Centralized blockchains vs. decentralized blockchains.

Despite rotating hosts and delaying requests, the amount of Rovers attempting to retrieve the latest blocks from these blockchains overwhelmed the hosts and caused blocks to stop being issued. We used the maximum level of etiquette (we’re all in this together) — if this was part of an attack in theory it could have been done with three or four machines.

(L-R) NEO Nodes 100% unreachable, Waves Down.

Once Town Council Mode was enabled and miners disabled their mining machines, the networks resumed normal operation. This may also be related to small machine counts, only 300 or so with Waves and 66 on NEO. Chains with signature based blockchains like Lisk scaled without issue.

Rovers absorbing blocks from decentralized and centralized blockchains.

What are Block Collider Dark Fibers?

Adding Block Collider Dark Fiber to a blockchain consumed by the Collider adds mining conditions that do not change rules of mining the current Block Collider, it’s consensus algorithm, or violate our decentralized philosophy. Put simply, and discussed in more detail below, Dark Fiber delays the incentive to get the most recent block or state of a dataset, permitting miners to request the block at any point in a window of time without being at a disadvantage relative to other miners.

Deploying Dark Fiber

To understand the deployment of Dark Fibers we must look at blockchains or any state changes in data (ephemeral or otherwise) in ordered segments of time with each tick marking an adjustment in state.

If each timeline is boundless than adjustments in their segment size cannot be assumed until the segment itself has elapsed.
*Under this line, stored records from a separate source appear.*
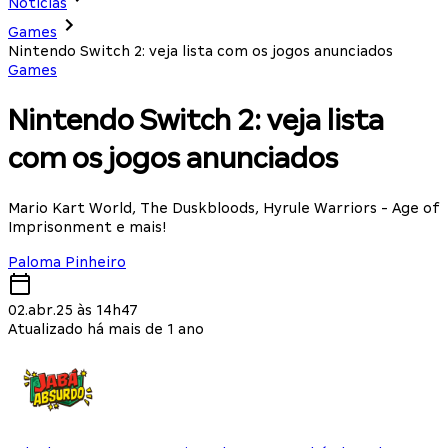
Notícias
Games
Nintendo Switch 2: veja lista com os jogos anunciados
Games
Nintendo Switch 2: veja lista
com os jogos anunciados
Mario Kart World, The Duskbloods, Hyrule Warriors - Age of
Imprisonment e mais!
Paloma Pinheiro
02.abr.25 às 14h47
Atualizado há mais de 1 ano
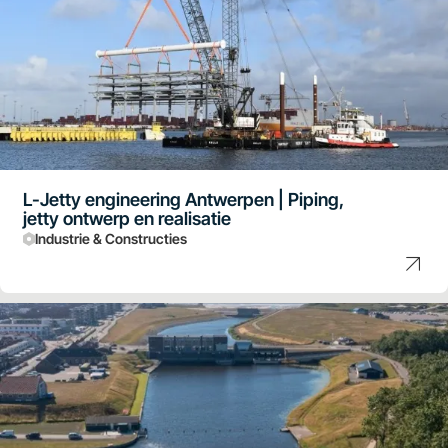
L-Jetty engineering Antwerpen | Piping,
jetty ontwerp en realisatie
Industrie & Constructies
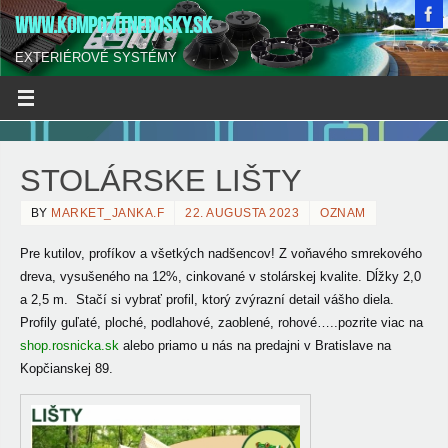
WWW.KOMPOZITNEDOSKY.SK
EXTERIÉROVÉ SYSTÉMY
STOLÁRSKE LIŠTY
BY
MARKET_JANKA.F
22. AUGUSTA 2023
OZNAM
Pre kutilov, profíkov a všetkých nadšencov! Z voňavého smrekového
dreva,
vysušeného na 12%, cinkované v stolárskej kvalite. Dĺžky 2,0
a 2,5 m. Stačí si vybrať profil, ktorý zvýrazní detail vášho diela.
Profily guľaté, ploché, podlahové, zaoblené, rohové…..pozrite viac na
shop.rosnicka.sk
alebo priamo u nás na predajni v Bratislave na
Kopčianskej 89.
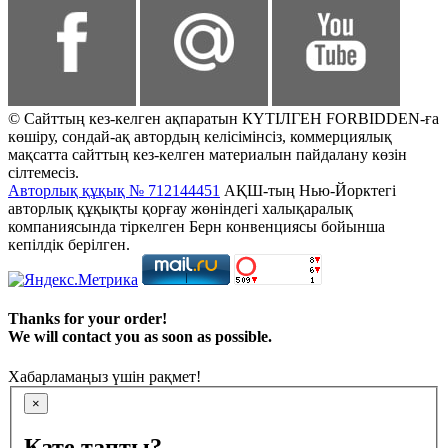
© Сайттың кез-келген ақпаратын КҮТІЛГЕН FORBIDDEN-ға
көшіру, сондай-ақ автордың келісімінсіз, коммерциялық
мақсатта сайттың кез-келген материалын пайдалану көзін
сілтемесіз.
Авторлық құқық № 712144451
АҚШ-тың Нью-Йорктегі
авторлық құқықты қорғау жөніндегі халықаралық
компаниясында тіркелген Берн конвенциясы бойынша
кепілдік берілген.
Thanks for your order!
We will contact you as soon as possible.
Хабарламаңыз үшін рақмет!
×
Қате тапты?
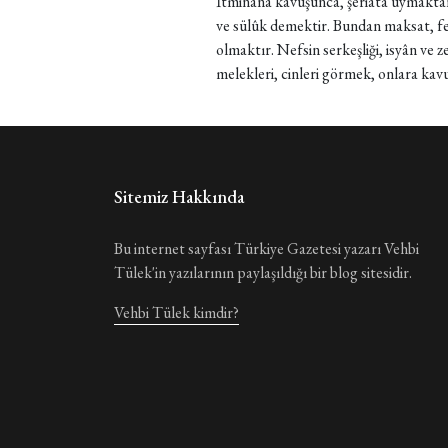
İtminâna kavuşunca, şeriata uymaktan z
ve sülûk demektir. Bundan maksat, fe
olmaktır. Nefsin serkeşliği, isyân ve z
melekleri, cinleri görmek, onlara kav
Sitemiz Hakkında
Bu internet sayfası Türkiye Gazetesi yazarı Vehbi
Tülek'in yazılarının paylaşıldığı bir blog sitesidir.
Vehbi Tülek kimdir?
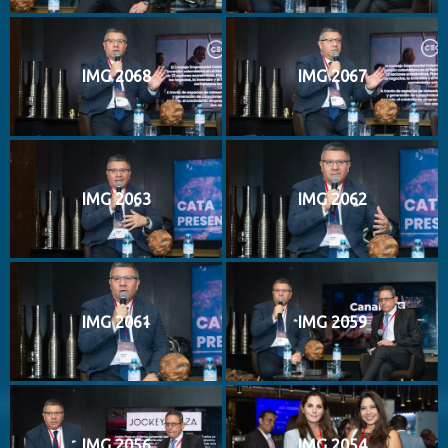
IMG 2068
IMG 2067
IMG 2063
IMG 2062
IMG 2061
IMG 2059
IMG 2056
IMG 2054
However, we can adjust the position of segments in each timeline relative to each-other and in doing so create temporal combinations which limit when each segment is valid. Dark Fiber allows you to adjust one or more of the timelines of the blockchains used in a Collider by moving the segments from the blockchain in question backward to decrease the pressure on said chain.

For instance, if a Waves block was created with a specific timestamp it is only able to be accepted in the 300 seconds after the block first appeared.

Miners have no incentive to get the block any earlier than after the block can possibly be mined into the Block Collider. In practice, this means the miner can at any point in that 5 minute window acquire the block and store it in memory until the block can applied.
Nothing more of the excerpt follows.